While Sweeney handles the sales and marketing side of the company, co-founder Donald Resh is in charge of the financial and administrative end of the business.
He was there when laughter came early on. "You feel a little defeated I guess. … Defeated but inspired, too. For us, being rejected makes us want it even more," Resh said.
"We knew we had a vision. It was just how are we going to get there? We didn't have a timeline, and we just knew we wanted this landfill-free concept to work," Sweeney said.
It's called working out the details, and the partners say they've done just that.
Green Innovations has a multi-pronged approach to handle a variety of waste streams at dozens of client locations. That includes categories the company calls plant debris, single-stream recyclables and food waste.
Those three streams are shipped in gaylord containers — those large, heavy duty cardboard boxes — to Green Innovations along with scrap plastic the company receives from the clients.
The company makes its money by reprocessing the recycled plastic, about 97 percent of all of the material the company receives.
Compostables and single-stream recyclables are sent off to partners in the Cleveland area for processing. Any waste that can't be salvaged is sent off to be made into an engineered fuel, Sweeney said. Nothing goes to a landfill.
Green Innovations, which specializes in non-wovens and films, ships plastic down to Somerset, Ky., where it has a processing line located near one of its major customers. The resulting pellets are then sold.
Green Innovations handled about 33 million pounds of materials last year from 32 separate manufacturing locations and returned what Sweeney called "a good profit."
That was welcome news for the 5-year-old company that struggled establishing itself for its first three years in the midst of the economic downturn.
The company needed the time to figure out a successful path. An early attempt at handling post-consumer recyclables was unsuccessful after Green Innovations did not win a contact from a local consortium of municipalities.

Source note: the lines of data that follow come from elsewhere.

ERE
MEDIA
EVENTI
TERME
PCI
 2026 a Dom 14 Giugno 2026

And, early on, the company also learned that rejection is part of the business.
"A big company, during a meeting, two guys laughed at us. I don't know if they laughed at us or laughed at the concept because they didn't believe it was a reality," Sweeney remembered. "It was demoralizing, but we knew what we could bring to the table."

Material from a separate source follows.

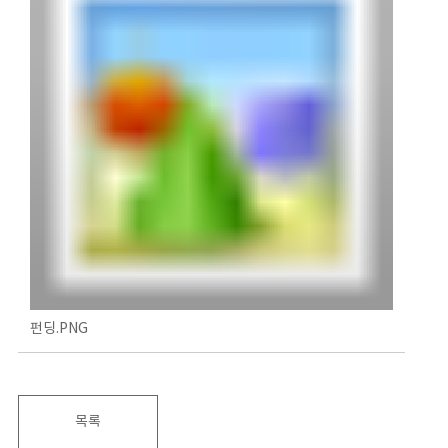
펀딩.PNG
목록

Sweeny also has learned to accept the value of the word "no."
"I like to pride ourselves in not taking no for an answer. But sometimes you have to take no for an answer. And I'm not the person who likes to give up or say no. But I've learned that over the course of our five years sometimes you've got to know when to walk away.
"Sometimes a bad deal is a bad deal. Sometimes what you think is a great idea is not a good idea. While we've had some good ideas, we've also had some failures at the same time," he said.

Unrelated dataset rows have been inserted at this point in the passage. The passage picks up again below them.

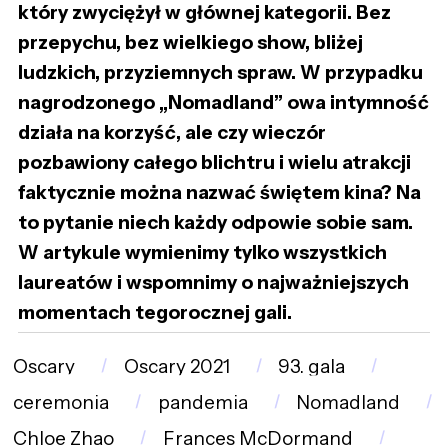
który zwyciężył w głównej kategorii. Bez
przepychu, bez wielkiego show, bliżej
ludzkich, przyziemnych spraw. W przypadku
nagrodzonego „Nomadland” owa intymność
działa na korzyść, ale czy wieczór
pozbawiony całego blichtru i wielu atrakcji
faktycznie można nazwać świętem kina? Na
to pytanie niech każdy odpowie sobie sam.
W artykule wymienimy tylko wszystkich
laureatów i wspomnimy o najważniejszych
momentach tegorocznej gali.
Oscary
Oscary 2021
93. gala
ceremonia
pandemia
Nomadland
Chloe Zhao
Frances McDormand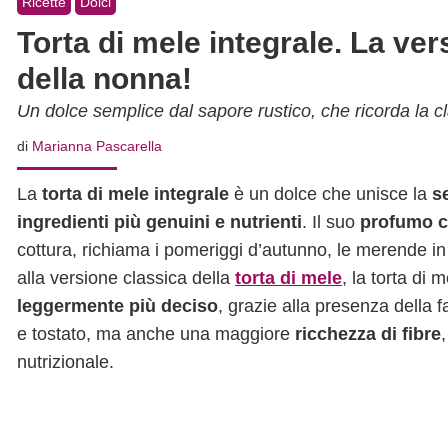
Ricette
Dolci
Torta di mele integrale. La ver
della nonna!
Un dolce semplice dal sapore rustico, che ricorda la c
di
Marianna Pascarella
La
torta di mele integrale
è un dolce che unisce la
s
ingredienti più genuini e nutrienti
. Il suo
profumo c
cottura, richiama i pomeriggi d’autunno, le merende in f
alla versione classica della
torta di mele
, la torta di
leggermente più deciso
, grazie alla presenza della 
e tostato, ma anche una maggiore
ricchezza di fibre
nutrizionale.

These days, Sweeney is looking up and believes his company, which is expected to do about $15 million in revenue this year, can grow to $20 million to $30 million during the next five years. Resh voiced a similar goal.
"I think we stuck to the game plan and stuck to our philosophy. I think we always knew what the end result was going to be. It was going to be successful. It was just a matter of time. You've got to lay the foundation and get the right pieces and parts in place," Resh said.
"We feel we have a lot offer with our concept," Sweeney said.